Une composition peut aisément être riche en figures & pauvre d’idées ; une autre composition excitera beaucoup d’idées, ou en inculquera fortement une seule, & n’aura qu’une figure. Combien la représentation d’un anachorete ou d’un philosophe absorbé dans une méditation profonde n’ajoûtera-t-elle pas à la peinture d’une solitude ? il semble qu’une solitude ne demande personne ; cependant elle sera bien plus solitude si vous y mettez un être pensant. Si vous faites tomber un torrent des montagnes, & que vous vouliez que j’en sois effrayé, imitez Homere, placez à l’écart un berger dans la montagne, qui en écoute le bruit avec effroi.

Nous ne pouvons trop inviter les Peintres à la lecture des grands Poëtes, & reciproquement les Poëtes ne peuvent trop voir les ouvrages des grands Peintres ; les premiers y gagneront du goût, des idées, de l’élevation ; les seconds, de l’exactitude & de la vérité. Combien de tableaux poétiques qu’on admire, & dont on sentiroit bien-tôt l’absurdité si on les exécutoit en peinture ? Il n’y a presque pas un de ces poëmes appellés temples, qui n’ait un peu ce défaut. Nous lisons ces temples avec plaisir ; mais l’architecte qui réalise dans son imagination les objets à mesure que le poëte les lui offre, n’y voit selon toute apparence qu’un édifice bien confus & bien maussade.

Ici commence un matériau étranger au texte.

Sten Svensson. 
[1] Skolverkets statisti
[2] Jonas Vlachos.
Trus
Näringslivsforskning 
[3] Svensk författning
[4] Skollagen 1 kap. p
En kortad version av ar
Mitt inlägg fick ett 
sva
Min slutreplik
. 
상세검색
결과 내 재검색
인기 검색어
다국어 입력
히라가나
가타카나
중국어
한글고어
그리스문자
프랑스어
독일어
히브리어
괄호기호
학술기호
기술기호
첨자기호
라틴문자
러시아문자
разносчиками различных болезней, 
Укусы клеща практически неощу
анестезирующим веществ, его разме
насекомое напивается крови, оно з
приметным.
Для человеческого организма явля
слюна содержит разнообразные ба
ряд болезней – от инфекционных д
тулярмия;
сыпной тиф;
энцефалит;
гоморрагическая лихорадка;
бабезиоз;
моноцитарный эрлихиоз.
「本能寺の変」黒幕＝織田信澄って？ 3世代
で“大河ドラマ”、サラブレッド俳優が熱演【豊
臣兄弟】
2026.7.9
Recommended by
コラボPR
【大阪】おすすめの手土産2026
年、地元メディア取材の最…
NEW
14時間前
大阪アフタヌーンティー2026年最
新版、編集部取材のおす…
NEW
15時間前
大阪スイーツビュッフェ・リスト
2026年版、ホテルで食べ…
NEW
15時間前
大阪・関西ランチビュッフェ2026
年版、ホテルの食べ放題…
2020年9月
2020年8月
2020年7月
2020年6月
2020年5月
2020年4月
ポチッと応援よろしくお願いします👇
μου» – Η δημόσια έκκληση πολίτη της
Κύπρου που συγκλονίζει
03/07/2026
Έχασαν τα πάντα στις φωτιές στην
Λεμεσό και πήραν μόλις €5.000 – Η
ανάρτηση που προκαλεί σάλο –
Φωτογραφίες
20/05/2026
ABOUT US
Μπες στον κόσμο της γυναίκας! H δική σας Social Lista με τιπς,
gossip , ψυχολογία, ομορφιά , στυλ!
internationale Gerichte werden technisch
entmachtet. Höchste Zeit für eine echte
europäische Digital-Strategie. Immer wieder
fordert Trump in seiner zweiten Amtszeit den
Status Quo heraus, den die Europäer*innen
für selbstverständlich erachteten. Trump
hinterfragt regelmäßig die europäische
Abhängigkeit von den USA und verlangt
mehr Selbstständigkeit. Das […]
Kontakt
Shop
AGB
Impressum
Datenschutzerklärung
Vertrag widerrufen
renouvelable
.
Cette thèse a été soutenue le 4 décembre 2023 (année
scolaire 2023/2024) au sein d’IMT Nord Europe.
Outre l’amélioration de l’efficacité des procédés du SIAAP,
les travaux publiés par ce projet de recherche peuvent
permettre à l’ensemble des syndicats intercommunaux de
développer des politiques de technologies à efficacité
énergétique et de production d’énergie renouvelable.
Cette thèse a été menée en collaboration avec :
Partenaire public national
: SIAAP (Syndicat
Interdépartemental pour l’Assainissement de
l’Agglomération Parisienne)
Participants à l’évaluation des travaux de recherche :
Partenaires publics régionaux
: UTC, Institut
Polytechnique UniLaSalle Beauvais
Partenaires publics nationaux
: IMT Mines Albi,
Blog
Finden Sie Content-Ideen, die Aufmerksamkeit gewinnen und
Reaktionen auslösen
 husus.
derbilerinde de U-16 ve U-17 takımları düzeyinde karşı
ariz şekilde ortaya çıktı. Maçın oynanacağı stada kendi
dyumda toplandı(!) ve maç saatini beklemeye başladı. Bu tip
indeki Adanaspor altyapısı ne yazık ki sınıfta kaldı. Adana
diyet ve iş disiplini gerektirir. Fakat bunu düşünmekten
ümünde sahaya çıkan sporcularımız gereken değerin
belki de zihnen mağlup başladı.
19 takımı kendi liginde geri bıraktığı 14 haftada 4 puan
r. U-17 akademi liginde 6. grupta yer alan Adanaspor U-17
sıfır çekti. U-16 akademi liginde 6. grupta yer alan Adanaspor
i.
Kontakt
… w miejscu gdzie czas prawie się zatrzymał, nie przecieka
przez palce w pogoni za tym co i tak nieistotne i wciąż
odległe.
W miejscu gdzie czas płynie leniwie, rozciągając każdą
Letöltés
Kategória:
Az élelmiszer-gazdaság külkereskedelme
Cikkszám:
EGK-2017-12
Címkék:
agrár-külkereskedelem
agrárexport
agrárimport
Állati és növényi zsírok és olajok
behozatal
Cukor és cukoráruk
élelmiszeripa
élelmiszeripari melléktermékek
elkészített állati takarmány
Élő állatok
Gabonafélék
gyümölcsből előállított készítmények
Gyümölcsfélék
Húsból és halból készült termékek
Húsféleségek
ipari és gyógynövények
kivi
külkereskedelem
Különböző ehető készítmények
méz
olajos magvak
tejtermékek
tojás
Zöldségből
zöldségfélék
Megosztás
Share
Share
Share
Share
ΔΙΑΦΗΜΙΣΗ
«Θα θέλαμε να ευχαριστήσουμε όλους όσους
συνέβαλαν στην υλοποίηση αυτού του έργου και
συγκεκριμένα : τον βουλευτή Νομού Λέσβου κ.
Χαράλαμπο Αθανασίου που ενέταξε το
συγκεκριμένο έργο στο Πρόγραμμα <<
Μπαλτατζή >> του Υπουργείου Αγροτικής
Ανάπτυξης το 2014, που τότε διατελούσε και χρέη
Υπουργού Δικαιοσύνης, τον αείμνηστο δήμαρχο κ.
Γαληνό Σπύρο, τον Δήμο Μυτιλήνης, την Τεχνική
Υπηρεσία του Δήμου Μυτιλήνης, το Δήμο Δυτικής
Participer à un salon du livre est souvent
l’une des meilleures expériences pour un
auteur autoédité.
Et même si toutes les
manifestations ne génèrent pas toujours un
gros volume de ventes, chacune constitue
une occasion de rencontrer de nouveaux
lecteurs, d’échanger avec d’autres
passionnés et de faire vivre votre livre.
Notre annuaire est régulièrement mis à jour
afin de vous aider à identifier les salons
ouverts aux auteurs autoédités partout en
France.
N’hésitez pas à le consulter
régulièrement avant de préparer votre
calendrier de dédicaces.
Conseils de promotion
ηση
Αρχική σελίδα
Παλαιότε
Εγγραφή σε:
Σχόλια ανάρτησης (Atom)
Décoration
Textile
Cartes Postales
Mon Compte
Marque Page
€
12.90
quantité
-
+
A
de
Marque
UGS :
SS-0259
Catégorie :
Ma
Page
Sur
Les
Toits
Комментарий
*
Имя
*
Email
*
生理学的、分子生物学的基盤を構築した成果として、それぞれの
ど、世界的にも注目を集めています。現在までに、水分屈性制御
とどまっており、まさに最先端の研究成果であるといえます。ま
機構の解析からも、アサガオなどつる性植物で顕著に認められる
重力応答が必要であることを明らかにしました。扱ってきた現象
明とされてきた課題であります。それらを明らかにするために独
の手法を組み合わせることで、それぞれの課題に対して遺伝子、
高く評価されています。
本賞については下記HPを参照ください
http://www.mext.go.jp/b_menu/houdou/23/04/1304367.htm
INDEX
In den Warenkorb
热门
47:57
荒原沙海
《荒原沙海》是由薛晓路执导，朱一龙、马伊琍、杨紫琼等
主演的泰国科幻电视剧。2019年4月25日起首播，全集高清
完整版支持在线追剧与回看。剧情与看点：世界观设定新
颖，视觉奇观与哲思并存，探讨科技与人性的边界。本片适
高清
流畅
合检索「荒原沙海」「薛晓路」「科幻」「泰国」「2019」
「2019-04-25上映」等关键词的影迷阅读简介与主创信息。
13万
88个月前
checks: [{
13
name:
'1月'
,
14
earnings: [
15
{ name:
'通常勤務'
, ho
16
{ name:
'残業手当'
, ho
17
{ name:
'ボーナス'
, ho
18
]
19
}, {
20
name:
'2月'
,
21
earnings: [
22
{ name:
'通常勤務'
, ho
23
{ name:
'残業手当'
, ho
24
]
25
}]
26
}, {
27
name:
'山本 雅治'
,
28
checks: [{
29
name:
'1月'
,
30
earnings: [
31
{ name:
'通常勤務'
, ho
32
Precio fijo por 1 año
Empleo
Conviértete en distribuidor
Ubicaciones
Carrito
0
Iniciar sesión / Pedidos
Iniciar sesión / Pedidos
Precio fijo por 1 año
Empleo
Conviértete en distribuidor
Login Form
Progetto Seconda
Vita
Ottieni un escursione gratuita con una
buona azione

Un peintre qui aime le simple, le vrai & le grand, s’attachera particulierement à Homere & à Platon. Je ne dirai rien d’Homere, personne n’ignore jusqu’où ce poëte a porté l’imitation de la nature. Platon est un peu moins connu de ce côté, j’ose pourtant assûrer qu’il ne le cede guere à Homere. Presque toutes les entrées de ses dialogues sont des chefs-d’œuvre de vérité pittoresque : on en rencontre même dans le cours du dialogue ; je n’en apporterai qu’un exemple tiré du banquet. Le banquet qu’on regarde communément comme une chaîne d’hymnes à l’Amour, chantés par une troupe de philosophes, est une des apologies les plus délicates de Socrate. On sait trop le reproche injuste auquel ses liaisons étroites avec Alcibiade l’avoient exposé. Le crime imputé à Socrate étoit de nature que l’apologie directe devenoit une injure ; aussi Platon n’a-t-il garde d’en faire le sujet principal de son dialogue. Il assemble des philosophes dans un banquet : il leur fait chanter l’Amour. Le repas & l’hymne étoient sur la

fin, lorsqu’on entend un grand bruit dans le vestibule ; les portes s’ouvrent, & l’on voit Alcibiade couronné de lierre & environné d’une troupe de joüeuses d’instrumens. Platon lui suppose cette pointe de vin qui ajoûte à la gaieté & qui dispose à l’indiscrétion. Alcibiade entre ; il divise sa couronne en deux autres ; il en remet une sur sa tête, & de l’autre il ceint le front de Socrate : il s’informe du sujet de la conversation ; les philosophes ont tous chanté le triomphe de l’Amour. Alcibiade chante sa défaite par la Sagesse, ou les efforts inutiles qu’il a faits pour corrompre Socrate. Ce récit est conduit avec tant d’art, qu’on n’y apperçoit par-tout qu’un jeune libertin que l’yvresse fait parler, & qui s’accuse sans ménagement des desseins les plus corrompus & de la débauche la plus honteuse : mais l’impression qui reste au fond de l’ame, sans qu’on le soupçonne pour le moment, c’est que Socrate est innocent, & qu’il est très-heureux de l’avoir été ; car Alcibiade entêté de ses propres charmes, n’eût pas manqué d’en relever encore la puissance, en dévoilant leur effet pernicieux sur le plus sage des Athéniens. Quel tableau, que l’entrée d’Alcibiade & de son cortege au milieu des philosophes ! n’en seroit-ce pas encore un bien intéressant & bien digne du pinceau de Raphael ou de Vanloo, que la représentation de cette assemblée d’hommes vénérables enchaînés par l’éloquence & les charmes d’un jeune libertin, pendentes ab ore loquentis ? Quant aux parties de la Peinture dont la composition suppose la connoissance ; voyez Coloris, Dessein, Draperies, Perspective, Groupes, Couleurs, Peinture, Clair-obscur, Ombre, Lumieres &c. Nous n’avons dû exposer dans cet article que ce qui en concernoit l’objet particulier.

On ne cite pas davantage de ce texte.